実際、2020年以降、地球の自転は速まる傾向にあり、「一日」の最短記録が次々と更新されています。
- 2020年7月19日:一日の長さが通常より1.47ミリ秒短くなりました。
- 2024年7月5日:さらに記録を更新し、標準の24時間より1.66ミリ秒も速くなりました。
ミリ秒単位の変化は、普段の生活では気づかないほどわずかです。しかし、科学者たちはこの現象に強い関心を寄せています。
というのも、長年、地球の自転は月の引力などの影響で「遅くなる」のが定説だったからです。モスクワ大学の科学者レオニード・ゾトフ氏が「誰も予想していなかった」と語るように、今回の加速は専門家にとっても謎に満ちた現象なのです。
地球の自転が速まる3つの理由
地球の回転速度に影響を与える要因は、地球の内部から大気、海洋に至るまで多岐にわたります。フィギュアスケートの選手が腕を体に引き寄せると回転が速くなるように、地球も物質の動きによって自転速度が変化するのです。主な理由として、以下の3つが考えられています。
1. 地球内部の核(液体核)の動き
地球の中心部には、鉄やニッケルが溶けた「核(液体核)」があります。この液体状の核は常に動いており、その流動が地球全体の回転に影響を与えると考えられています。地球内部で何らかの大きな変動が起きると、地球のバランスが変わり、自転速度に微細な変化が生じるのです。
2. 地球全体の質量バランスの変化
地球の内部や表面で質量の分布が変わると、回転のしやすさを示す「慣性モーメント」という値が変化します。これにより、角運動量保存の法則に従って自転速度が変わります。例えば、大規模な地殻変動や、内部のマントルの動きなどがこれにあたります。
3. 海流や大気の流れといった外部要因
地球の表面を覆う広大な海や大気も、自転速度に影響を与えます。巨大な海流や、上空を吹くジェット気流など、大量の物質が移動することで、地球全体の回転にわずかな変化が生じることがあります。
一日が短くなると、私たちの生活はどう変わるのか
地球の自転速度がわずかに変わるだけで、私たちの生活に不可欠な現代技術が大きな影響を受ける可能性があります。スマートフォンのGPSやインターネット、金融市場といったシステムは、極めて精密な「時間」に依存しているためです。

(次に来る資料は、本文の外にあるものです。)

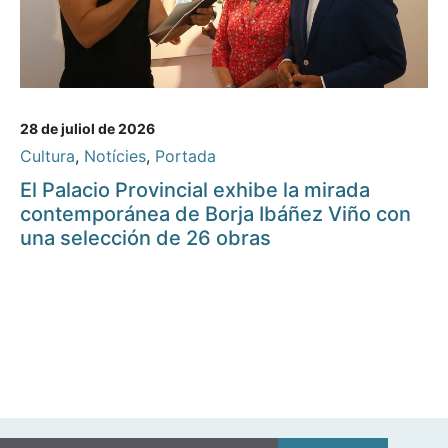
28 de juliol de 2026
Cultura
,
Notícies
,
Portada
El Palacio Provincial exhibe la mirada
contemporánea de Borja Ibáñez Viño con
una selección de 26 obras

例えば、以下のような技術は、ミリ秒(1000分の1秒)単位の正確な同期(タイミングを合わせること)によって成り立っています。
- GPS(全地球測位システム):複数の衛星からの電波が届くタイミングを精密に計算して現在地を特定します。自転速度が変わると計算にずれが生じ、位置情報が不正確になる恐れがあります。

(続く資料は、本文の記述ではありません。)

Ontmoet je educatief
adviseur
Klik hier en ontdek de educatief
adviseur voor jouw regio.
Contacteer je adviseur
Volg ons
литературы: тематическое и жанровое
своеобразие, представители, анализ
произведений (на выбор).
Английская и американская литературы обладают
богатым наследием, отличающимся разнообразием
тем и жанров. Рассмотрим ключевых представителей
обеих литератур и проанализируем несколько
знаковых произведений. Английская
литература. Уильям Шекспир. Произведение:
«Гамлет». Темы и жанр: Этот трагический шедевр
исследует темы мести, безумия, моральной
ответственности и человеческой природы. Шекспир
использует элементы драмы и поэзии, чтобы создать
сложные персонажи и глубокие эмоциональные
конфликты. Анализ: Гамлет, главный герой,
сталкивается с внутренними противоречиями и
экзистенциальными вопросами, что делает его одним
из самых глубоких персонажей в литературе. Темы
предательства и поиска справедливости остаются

- 通信ネットワーク:インターネットや携帯電話網も、データの送受信タイミングを正確に合わせることで機能しています。時間のずれは通信エラーや遅延につながるリスクがあります。
- 金融市場:高頻度取引など、ミリ秒単位の速さが求められる金融市場では、時間のずれが取引の整合性に影響を与えかねません。
これらのシステムは、高精度な原子時計と地球の自転を調整した「協定世界時(UTC)」を基準にしています。しかし、地球の自転速度が変わると、このUTCとの間に無視できないずれが生じてしまうのです。このずれを解消するため、これまで科学者たちは「うるう秒」という仕組みを使ってきました。
史上初の「負のうるう秒」がもたらす課題
これまで時間のずれを調整するには、地球の自転が遅くなるのに合わせて1秒を追加する「うるう秒」が実施されてきました。しかし、自転が加速している現在、逆に1秒を削除する史上初の「負のうるう秒」が必要になる可能性が指摘されています。
「負のうるう秒」は過去に一度も実施されたことがなく、もし導入されれば、私たちのデジタル社会は未知の「ストレステスト」に直面します。多くのシステムが想定外の事態に対応できず、混乱を引き起こすかもしれません。例えば、自動運転車が信号を誤認識したり、金融取引で意図しない結果を招いたりする可能性もゼロではないのです。
さらに、一部の研究では、地球温暖化による極地の氷の融解が自転速度に影響を与えている可能性も示唆されています。地球環境の変化が、社会の根幹である「時間」の基準さえも揺るがしかねないという現実は、私たちの文明がいかに繊細なバランスの上に成り立っているかを改めて教えてくれます。
この見えない「時間のズレ」とどう向き合うのか。科学者による原因の究明と、国際社会が連携した技術的な対応が急がれます。